Why does she vote this way? George gives few speeches, but she did deliver a speech in June where she discussed her views. She is far from a hard money person, but her speech does contain some concern about the current massive additions to the monetary base. The speech, if anything, provides a clue as to how money printing oriented the remainder of FOMC members must be, if the pushback against mad money printing is only represented George's call for a slowdown in money printing. The below is from her June speech.
With the economy improving and with monetary policy having been extraordinarily accommodative for nearly half a decade, the world, it seems, is holding its breath as it waits to learn when the FOMC might adjust its current policy settings. This anxiety follows in part from the fact that a number of global economies have come to depend on central banks to provide unprecedented amounts of money to engineer growth and influence asset values, fearing otherwise that deflation would take hold.

In the United States, for example, the Federal Reserve has added more than $2 trillion in
Treasuries and agency-MBS securities to its balance sheet over the past five years and continues to add $85 billion each month. To varying degrees, these actions have influenced asset prices,supported financial markets and boosted household wealth.

These unconventional actions also bring their own uncertainty about the outlook for the
economy and increasingly appear to be viewed by markets and the public as “conventional.” As a result, several sectors in the economy are becoming increasingly dependent on near-zero short term interest rates and quantitative easing policies. For example, debit balances in security margin accounts at broker-dealers hit an all-time high in April of this year. The rise in thesebalances indicates that investors are borrowing at very low rates of interest to purchase riskier financial assets. Presumably, some investors are pursuing this strategy because they anticipate that loans will continue to be available at very low rates of interest, which will allow them to ride out any market volatility. Likewise, an extended period of low rates is causing investors to be more aggressive about seeking out higher-yielding and riskier assets in the leveraged loan market. Leveraged loans are packages of higher-risk commercial loans, which hit an all-time high in the first quarter of this year.

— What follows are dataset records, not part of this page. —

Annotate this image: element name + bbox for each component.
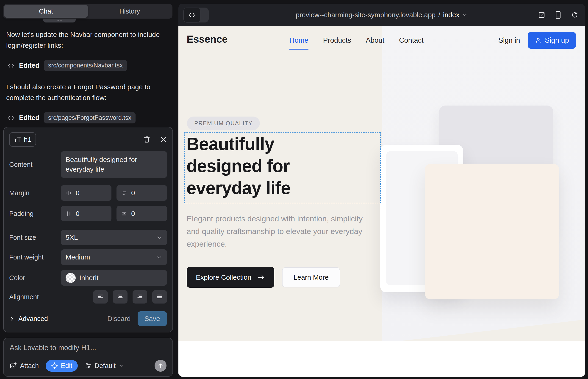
align-left-button[interactable] xyxy=(93,290,108,303)
element-tag-name: h1 xyxy=(24,136,31,143)
advanced-toggle[interactable]: Advanced xyxy=(9,315,48,323)
element-editor-panel: h1 Content Beautifully designed for ever… xyxy=(3,127,173,332)
explore-collection-button[interactable]: Explore Collection xyxy=(187,267,274,288)
color-swatch xyxy=(66,273,76,283)
default-mode-select[interactable]: Default xyxy=(85,362,124,370)
font-size-value: 5XL xyxy=(66,234,78,241)
arrow-up-icon xyxy=(157,363,164,369)
close-icon[interactable] xyxy=(160,136,167,143)
edit-label: Edit xyxy=(61,362,72,370)
margin-x-input[interactable]: 0 xyxy=(61,185,111,201)
hero-heading-line: designed for xyxy=(186,155,291,177)
preview-browser-panel: preview--charming-site-symphony.lovable.… xyxy=(178,4,585,377)
site-navbar: Essence Home Products About Contact Sign… xyxy=(178,26,585,54)
margin-x-value: 0 xyxy=(76,189,79,197)
nav-link-about[interactable]: About xyxy=(366,36,384,45)
site-logo[interactable]: Essence xyxy=(187,33,228,45)
margin-y-input[interactable]: 0 xyxy=(117,185,167,201)
advanced-label: Advanced xyxy=(18,315,48,323)
hero-heading-line: Beautifully xyxy=(186,133,291,155)
hero-card-cream xyxy=(425,164,559,300)
chevron-down-icon xyxy=(156,254,162,260)
alignment-label: Alignment xyxy=(9,293,61,301)
padding-label: Padding xyxy=(9,210,61,218)
prompt-input[interactable]: Ask Lovable to modify H1... xyxy=(10,344,167,352)
nav-link-contact[interactable]: Contact xyxy=(399,36,424,45)
url-separator: / xyxy=(438,11,440,19)
save-button[interactable]: Save xyxy=(138,311,167,326)
align-right-button[interactable] xyxy=(133,290,147,303)
nav-link-home[interactable]: Home xyxy=(289,36,309,45)
url-page: index xyxy=(443,11,460,19)
default-label: Default xyxy=(94,362,116,370)
edit-mode-button[interactable]: Edit xyxy=(46,360,78,372)
learn-more-button[interactable]: Learn More xyxy=(282,267,340,287)
scrolled-pill-partial[interactable] xyxy=(43,19,76,22)
font-weight-value: Medium xyxy=(66,253,90,261)
send-button[interactable] xyxy=(155,360,167,372)
chevron-down-icon xyxy=(119,363,124,368)
padding-x-input[interactable]: 0 xyxy=(61,206,111,221)
sliders-icon xyxy=(85,362,92,369)
file-chip[interactable]: src/components/Navbar.tsx xyxy=(44,60,127,71)
chevron-down-icon xyxy=(156,235,162,240)
open-external-icon[interactable] xyxy=(538,11,546,19)
padding-vertical-icon xyxy=(121,210,127,217)
mobile-view-icon[interactable] xyxy=(555,11,562,19)
font-weight-label: Font weight xyxy=(9,253,61,261)
trash-icon[interactable] xyxy=(143,136,150,143)
url-domain: preview--charming-site-symphony.lovable.… xyxy=(296,11,436,19)
color-value: Inherit xyxy=(79,274,98,282)
lovable-sidebar: Chat History Now let's update the Navbar… xyxy=(0,0,178,379)
chevron-right-icon xyxy=(9,316,15,321)
padding-horizontal-icon xyxy=(66,210,72,217)
chat-message: I should also create a Forgot Password p… xyxy=(6,82,170,103)
padding-y-input[interactable]: 0 xyxy=(117,206,167,221)
hero-description: Elegant products designed with intention… xyxy=(187,212,370,250)
padding-x-value: 0 xyxy=(76,210,79,218)
content-label: Content xyxy=(9,161,61,168)
font-size-select[interactable]: 5XL xyxy=(61,230,167,245)
font-weight-select[interactable]: Medium xyxy=(61,249,167,265)
discard-button[interactable]: Discard xyxy=(103,312,135,325)
refresh-icon[interactable] xyxy=(571,11,579,19)
margin-label: Margin xyxy=(9,189,61,197)
code-icon xyxy=(8,63,15,69)
chat-history-tabbar: Chat History xyxy=(3,4,172,19)
margin-horizontal-icon xyxy=(66,190,72,196)
tab-chat[interactable]: Chat xyxy=(4,5,88,18)
attach-label: Attach xyxy=(20,362,39,370)
sign-in-link[interactable]: Sign in xyxy=(498,36,520,45)
align-center-button[interactable] xyxy=(113,290,127,303)
section-below-hero xyxy=(178,341,585,377)
attach-image-icon xyxy=(10,362,17,369)
premium-quality-badge: PREMIUM QUALITY xyxy=(187,117,260,130)
explore-collection-label: Explore Collection xyxy=(196,273,251,281)
file-chip[interactable]: src/pages/ForgotPassword.tsx xyxy=(44,112,136,124)
type-icon xyxy=(14,136,22,143)
code-icon xyxy=(8,115,15,121)
h1-selection-outline[interactable]: Beautifully designed for everyday life xyxy=(184,132,381,203)
url-bar[interactable]: preview--charming-site-symphony.lovable.… xyxy=(178,4,585,26)
chat-message-list: Now let's update the Navbar component to… xyxy=(6,29,170,134)
nav-link-products[interactable]: Products xyxy=(323,36,351,45)
margin-y-value: 0 xyxy=(131,189,135,197)
user-icon xyxy=(535,37,542,44)
prompt-composer: Ask Lovable to modify H1... Attach xyxy=(3,338,173,377)
color-label: Color xyxy=(9,274,61,282)
align-justify-button[interactable] xyxy=(152,290,167,303)
color-select[interactable]: Inherit xyxy=(61,270,167,286)
attach-button[interactable]: Attach xyxy=(10,362,39,370)
chevron-down-icon[interactable] xyxy=(462,12,468,18)
content-input[interactable]: Beautifully designed for everyday life xyxy=(61,151,167,178)
site-viewport: Essence Home Products About Contact Sign… xyxy=(178,26,585,377)
hero-heading-line: everyday life xyxy=(186,177,291,199)
sign-up-button[interactable]: Sign up xyxy=(528,32,576,49)
file-edit-row: Edited src/pages/ForgotPassword.tsx xyxy=(8,112,170,124)
edited-label: Edited xyxy=(19,114,39,122)
element-tag-pill[interactable]: h1 xyxy=(9,132,36,147)
tab-history[interactable]: History xyxy=(88,5,171,18)
target-icon xyxy=(51,362,58,369)
hero-heading[interactable]: Beautifully designed for everyday life xyxy=(186,133,291,199)
browser-chrome: preview--charming-site-symphony.lovable.… xyxy=(178,4,585,26)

These issues, among others, raise a most important question for the FOMC about when to shift its policy focus to the longer run and what steps should be taken now that will return the economy to a state less dependent on monetary stimulus.

Like others, I want to see the U.S. economy grow with healthy job creation. Without question, more progress is needed in our labor market. While monetary policy affects inflation and financial stability and influences employment, it cannot singlehandedly fix today’s high unemployment. That will take additional time. In maintaining its present course, the FOMC must consider other possible unintended consequences. For example, Will continuing with current policy and the creation of even greater excess reserves in the banking system result in more lending and economic growth or merely invite asset misallocation? Are we creating a path to stable long-term growth or fostering uncertainty about the impact to the economy when the Federal Reserve must unwind its balance sheet?

Given these dynamics, and in light of improving economic conditions, I support slowing the pace of asset purchases as an appropriate next step for monetary policy. Moreover, such actions would not constitute an outright tightening of monetary policy, but rather, it would slow policy easing. History suggests that waiting too long to acknowledge the economy’s progress and prepare markets for more-normal policy settings carries no less risk than tightening too soon.

In other words, a slowing in the pace of purchases could be viewed as applying less pressure to the gas pedal, rather than stepping on the brake. Adjustments today can take a measured pace as the economy’s progress unfolds. It would importantly begin to lay the groundwork for a period when markets can prepare to function in a way that is far less dependent on central bank actions and allow them to resume their most essential roles of price discovery and resource allocation.